> _MATERIAL PROVIDED_:

--- START ---

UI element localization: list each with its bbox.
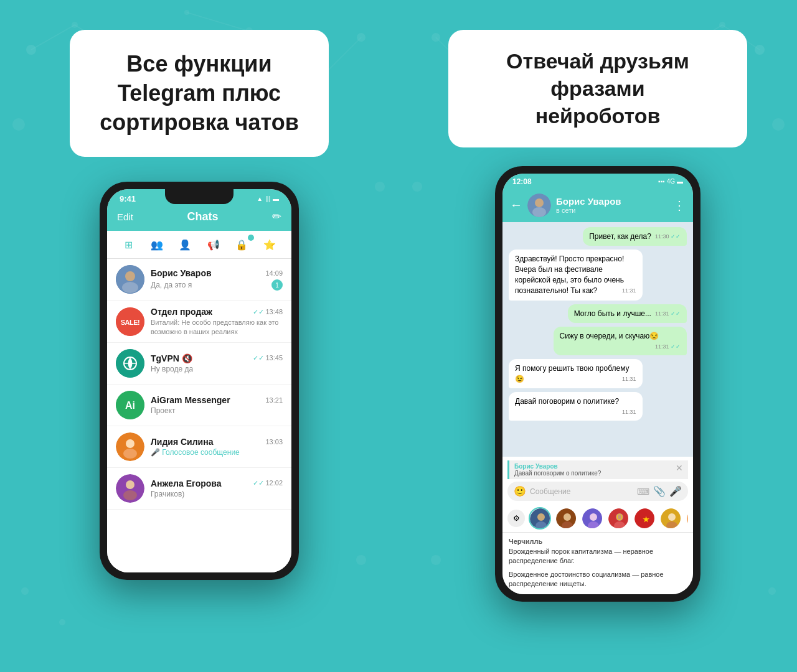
svg-point-0 bbox=[26, 45, 36, 55]
svg-point-46 bbox=[532, 207, 546, 217]
svg-point-5 bbox=[12, 118, 25, 131]
chat-preview-sales: Виталий: Не особо представляю как это во… bbox=[151, 318, 283, 336]
svg-line-10 bbox=[31, 25, 75, 50]
message-placeholder[interactable]: Сообщение bbox=[530, 487, 633, 496]
chat-list: Борис Уваров 14:09 Да, да это я 1 bbox=[107, 259, 291, 572]
chat-name-lidia: Лидия Силина bbox=[151, 437, 213, 447]
svg-text:Ai: Ai bbox=[125, 400, 135, 411]
contact-name: Борис Уваров bbox=[556, 196, 621, 207]
right-title-card: Отвечай друзьям фразаминейроботов bbox=[448, 30, 747, 147]
chat-preview-lidia: 🎤 Голосовое сообщение bbox=[151, 448, 240, 457]
android-time: 12:08 bbox=[512, 177, 532, 186]
bot-response-1: Врожденный порок капитализма — неравное … bbox=[509, 547, 687, 566]
chat-time-aigram: 13:21 bbox=[265, 396, 283, 404]
right-title: Отвечай друзьям фразаминейроботов bbox=[478, 47, 717, 130]
filter-bots[interactable]: 🔒 bbox=[232, 236, 252, 253]
right-phone: 12:08 ▪▪▪ 4G ▬ ← Борис У bbox=[495, 166, 700, 602]
more-button[interactable]: ⋮ bbox=[673, 198, 686, 213]
bot-avatar-6[interactable] bbox=[659, 507, 682, 530]
bot-avatar-1[interactable] bbox=[529, 507, 551, 530]
avatar-sales: SALE! bbox=[116, 307, 144, 336]
msg-time-1: 11:30 ✓✓ bbox=[655, 233, 681, 241]
msg-time-4: 11:31 ✓✓ bbox=[655, 343, 681, 351]
emoji-button[interactable]: 🙂 bbox=[514, 485, 526, 497]
chat-info-vpn: TgVPN 🔇 ✓✓13:45 Ну вроде да bbox=[151, 353, 283, 373]
input-area: Борис Уваров Давай поговорим о политике?… bbox=[502, 457, 693, 505]
filter-tabs: ⊞ 👥 👤 📢 🔒 ⭐ bbox=[107, 231, 291, 259]
svg-point-45 bbox=[535, 198, 544, 207]
msg-time-3: 11:31 ✓✓ bbox=[655, 310, 681, 318]
svg-point-37 bbox=[772, 118, 785, 131]
chats-title: Chats bbox=[187, 210, 218, 223]
chat-item-lidia[interactable]: Лидия Силина 13:03 🎤 Голосовое сообщение bbox=[107, 426, 291, 468]
svg-point-54 bbox=[590, 513, 597, 521]
chat-name-aigram: AiGram Messenger bbox=[151, 395, 230, 405]
filter-groups[interactable]: 👥 bbox=[147, 236, 167, 253]
avatar-lidia bbox=[116, 432, 144, 461]
bot-avatar-4[interactable] bbox=[607, 507, 630, 530]
bot-avatar-7[interactable] bbox=[686, 507, 688, 530]
attach-button[interactable]: 📎 bbox=[653, 485, 666, 497]
bot-response: Черчилль Врожденный порок капитализма — … bbox=[502, 532, 693, 594]
chat-time-angela: ✓✓12:02 bbox=[253, 479, 283, 487]
chat-time-vpn: ✓✓13:45 bbox=[253, 354, 283, 362]
chat-header: ← Борис Уваров в сети ⋮ bbox=[502, 189, 693, 222]
chat-item-boris[interactable]: Борис Уваров 14:09 Да, да это я 1 bbox=[107, 259, 291, 301]
signal-bars: ▪▪▪ bbox=[658, 178, 665, 185]
message-input-row: 🙂 Сообщение ⌨ 📎 🎤 bbox=[507, 482, 688, 501]
chat-info-aigram: AiGram Messenger 13:21 Проект bbox=[151, 395, 283, 415]
msg-text-3: Могло быть и лучше... bbox=[574, 309, 651, 318]
back-button[interactable]: ← bbox=[510, 198, 522, 212]
bot-avatar-5[interactable]: ★ bbox=[633, 507, 656, 530]
edit-button[interactable]: Edit bbox=[117, 212, 133, 222]
network-type: 4G bbox=[667, 178, 675, 185]
svg-point-31 bbox=[123, 490, 137, 500]
keyboard-icon[interactable]: ⌨ bbox=[637, 487, 649, 497]
reply-text: Давай поговорим о политике? bbox=[514, 470, 601, 477]
chat-preview-angela: Грачиков) bbox=[151, 490, 184, 498]
bot-avatar-2[interactable] bbox=[555, 507, 577, 530]
filter-all[interactable]: ⊞ bbox=[119, 236, 139, 253]
chat-item-vpn[interactable]: TgVPN 🔇 ✓✓13:45 Ну вроде да bbox=[107, 343, 291, 385]
svg-point-39 bbox=[431, 555, 441, 565]
svg-point-28 bbox=[123, 449, 137, 459]
chat-item-aigram[interactable]: Ai AiGram Messenger 13:21 Проект bbox=[107, 385, 291, 426]
chat-item-sales[interactable]: SALE! Отдел продаж ✓✓13:48 Виталий: Не о… bbox=[107, 301, 291, 343]
filter-channels[interactable]: 📢 bbox=[204, 236, 224, 253]
svg-point-13 bbox=[184, 10, 189, 15]
bot-avatar-3[interactable] bbox=[581, 507, 603, 530]
contact-info: Борис Уваров в сети bbox=[556, 196, 621, 214]
chat-item-angela[interactable]: Анжела Егорова ✓✓12:02 Грачиков) bbox=[107, 468, 291, 510]
messages-area: Привет, как дела? 11:30 ✓✓ Здравствуй! П… bbox=[502, 222, 693, 457]
compose-icon[interactable]: ✏ bbox=[272, 210, 281, 223]
battery-icon: ▬ bbox=[677, 178, 683, 185]
svg-point-33 bbox=[719, 22, 725, 28]
msg-text-4: Сижу в очереди, и скучаю😒 bbox=[560, 332, 659, 340]
msg-sent-1: Привет, как дела? 11:30 ✓✓ bbox=[583, 227, 687, 246]
left-title: Все функцииTelegram плюссортировка чатов bbox=[100, 50, 299, 137]
android-status-bar: 12:08 ▪▪▪ 4G ▬ bbox=[502, 174, 693, 189]
close-reply-button[interactable]: ✕ bbox=[676, 463, 683, 477]
msg-text-1: Привет, как дела? bbox=[589, 232, 651, 241]
signal-icon: ||| bbox=[265, 195, 270, 202]
avatar-aigram: Ai bbox=[116, 391, 144, 419]
svg-point-30 bbox=[126, 480, 134, 489]
filter-favorites[interactable]: ⭐ bbox=[260, 236, 280, 253]
svg-text:★: ★ bbox=[643, 515, 649, 524]
filter-personal[interactable]: 👤 bbox=[175, 236, 195, 253]
msg-sent-2: Могло быть и лучше... 11:31 ✓✓ bbox=[568, 304, 687, 324]
chat-name-angela: Анжела Егорова bbox=[151, 478, 222, 488]
svg-point-8 bbox=[21, 587, 29, 595]
phone-notch bbox=[165, 189, 233, 204]
svg-point-6 bbox=[375, 182, 385, 192]
voice-button[interactable]: 🎤 bbox=[669, 485, 682, 497]
svg-point-3 bbox=[357, 33, 365, 42]
svg-point-51 bbox=[564, 513, 571, 521]
chat-name-vpn: TgVPN 🔇 bbox=[151, 353, 192, 363]
avatar-boris bbox=[116, 265, 144, 294]
svg-point-40 bbox=[768, 587, 776, 595]
filter-badge bbox=[248, 235, 254, 241]
msg-sent-3: Сижу в очереди, и скучаю😒 11:31 ✓✓ bbox=[554, 327, 687, 355]
bot-settings-icon[interactable]: ⚙ bbox=[507, 510, 525, 527]
msg-time-6: 11:31 bbox=[622, 408, 636, 416]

--- END ---

> _EXERCISE_:
For the string "порок", find every line of the material that contains it, and copy each one.

> _YOUR RESPONSE_:
bot-response-1: Врожденный порок капитализма — неравное … bbox=[509, 547, 687, 566]
bot-response: Черчилль Врожденный порок капитализма — … bbox=[502, 532, 693, 594]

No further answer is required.